The detective grabbed his radio. He started barking orders to two officers. I sat in that plastic chair for what felt like five hours, though it was probably only forty minutes. I watched the clock.
The second hand ticked. It seemed impossibly loud. I wasn’t thinking about the past. I wasn’t thinking about why he left or why I stayed so long. I was only thinking about Chloe’s feet.
A sergeant walked in at 10:40 AM. He looked at the detective, then at me. “We just picked him up at the school. He was leaving through the side door.”
“Did he say anything?” I asked.
“He said he was just helping out,” the sergeant said. He looked at me with something like pity. “We found something in his car, though.”
My breath hitched. “What?”
“A bag of children’s shoes,” he said.
I didn’t cry. I didn’t have the energy left for it. I just leaned my head against the cool wall of the precinct and closed my eyes. The injustice of it didn’t even burn. It just settled into my bones. He had been there for three weeks. He had been waiting for the right moment, for the right day, for the right time to pull the strings.
“I want him away from her,” I said. My voice sounded like it belonged to someone else.
“He isn’t going anywhere,” the sergeant replied. “Not for a very long time.”

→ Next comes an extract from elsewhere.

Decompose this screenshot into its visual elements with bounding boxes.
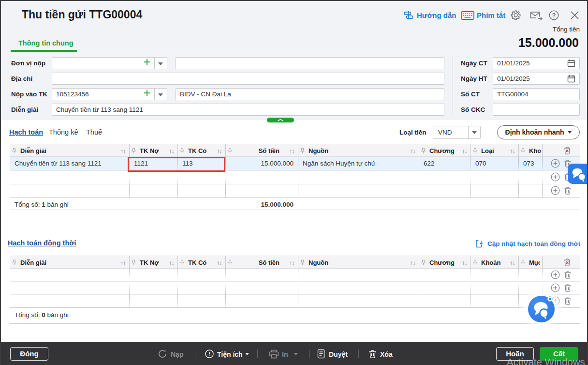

I walked out of the station into the bright, harsh afternoon sun. The air felt thin. I knew I had to go get Chloe, but my legs felt like they were anchored to the concrete. I realized then that the threat wasn’t over. He was locked away, yes, but he had been in her classroom.
He had held her shoes. The reality of it pressed against my chest, making it hard to find a rhythm for my lungs.
I stood there for a long time, watching the traffic crawl down the street. I thought about the Sunday dinner. I thought about the pot roast. I thought about how close I had come to losing everything because I didn’t want to make a scene, because I didn’t want to believe that someone I once loved could become a shadow in my child’s school. I was safe now, but the world felt different. It felt dangerous, and narrow, and loud.
I finally got into my car and drove toward the school. I wasn’t going to look back. I wasn’t going to try to understand what was in his head. I just wanted to get my daughter and drive until the scenery changed. I knew that whatever happened next, I would never trust a background check more than I trusted my own child’s voice.
The detective called me on the way there. He told me they found a notebook in the apartment on Elm Street. He didn’t tell me what was in it. He didn’t have to. I already knew.